Loin d’être un effet de mode, cette tendance, qu’on observe depuis maintenant plusieurs années, a ses raisons. À commencer par la facilité d’accès et l’efficacité des outils publicitaires sur ces plateformes. 

Laurence Veyne, directrice du programme et de la communication chez Greenpeace France, en parle en toute transparence : « Nous faisons peu de publicité traditionnelle (affichage, radio, presse, tv) : c’est cher et peu efficace. En numérique, nous utilisons trois leviers : un tiers des publicités passent par Google Grants ; un tiers sur Meta essentiellement et un tiers en bannières et vidéos sur des sites. »  Une démarche partagée par de nombreux annonceurs, comme la marque de cosmétiques bio marseillaise Comme Avant : « Comme Avant ne peut pas se permettre une campagne classique, à la fois du point de vue financier et technique » souligne Sophie Lauret, sa cofondatrice. Mais avec un ticket d’entrée d’à peine 1 euro par jour, et un pilotage des campagnes intégré aux comptes des marques, il n’a jamais été aussi facile pour les organisations engagées de faire de la publicité que sur ces plateformes digitales.

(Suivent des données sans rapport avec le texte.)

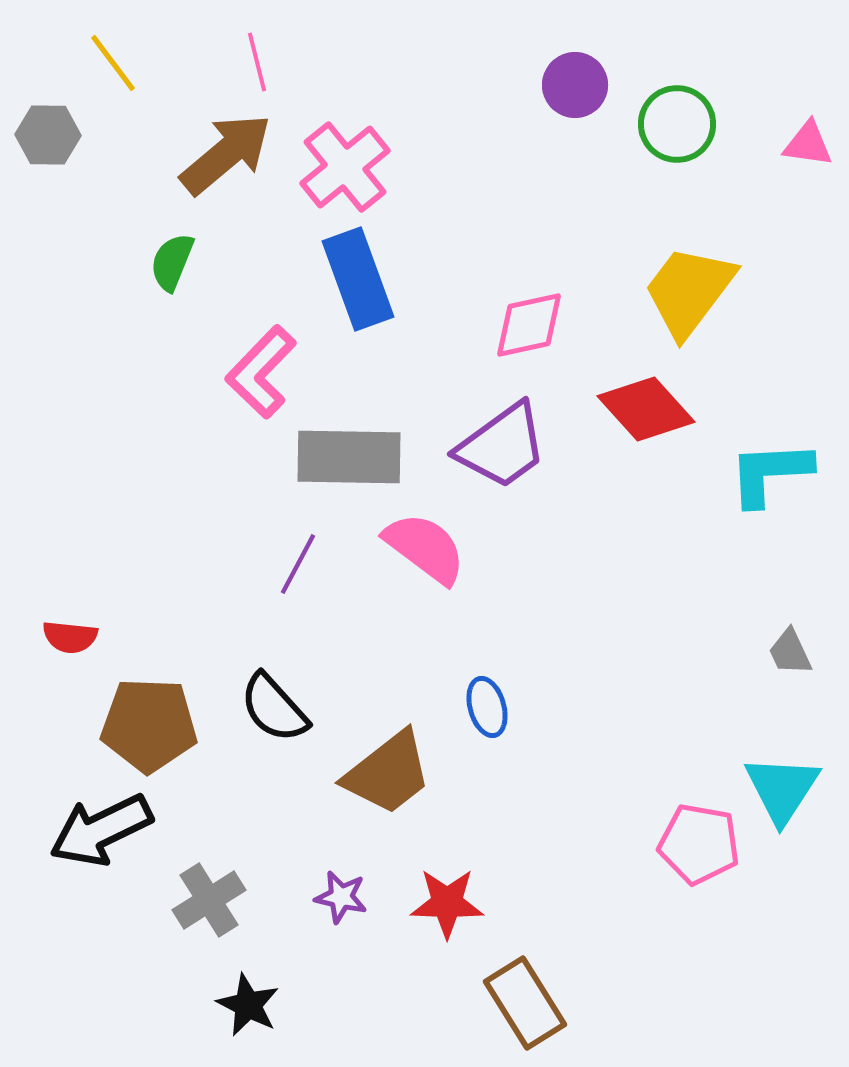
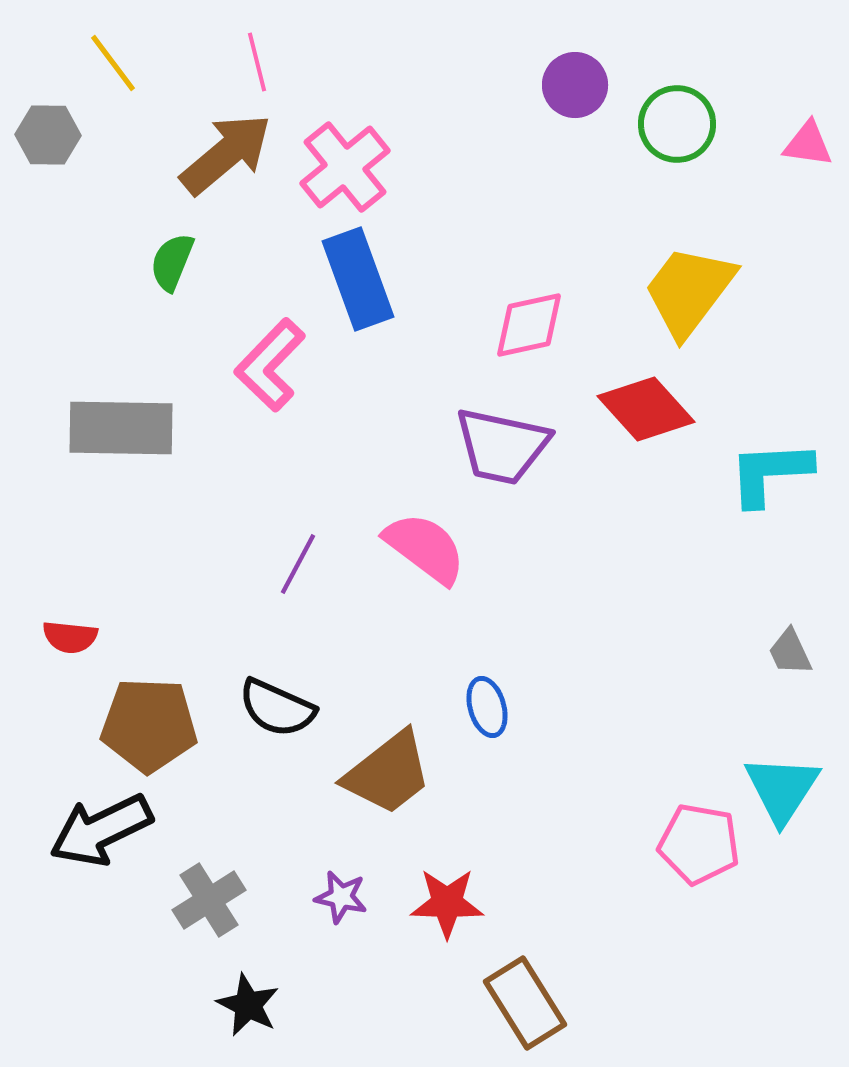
pink L-shape: moved 9 px right, 7 px up
purple trapezoid: rotated 48 degrees clockwise
gray rectangle: moved 228 px left, 29 px up
black semicircle: moved 3 px right; rotated 24 degrees counterclockwise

« L’urgence environnementale impose le pragmatisme. » 
~
Greenpeace

Simple d’usage, peu cher, les géants du numérique offrent aussi la possibilité de tester des messages sans prendre trop de risques, comme le souligne Laurence Veyne : « Les réseaux sociaux permettent aussi une flexibilité. Sur une campagne, on va tester différentes approches ». C’est aussi ce qui séduit une entreprise à mission comme GreenGo. Guillaume Jouffre, cofondateur de celle qui se présente comme l’alternative éthique à Booking et Airbnb, estime que ces plateformes sont devenues indispensables pour une start-up. « On ne donne pas de l’argent aux GAFAM par plaisir, mais c’est le canal le plus performant avec un avantage important : on sait quel sera le retour sur investissement. C’est très prédictif. En mettant tel budget, tu sais quels résultats tu auras. Et c’est ça qui fait qu’on ne peut pas s’en passer ».

Quand l’éthique prend l'eau...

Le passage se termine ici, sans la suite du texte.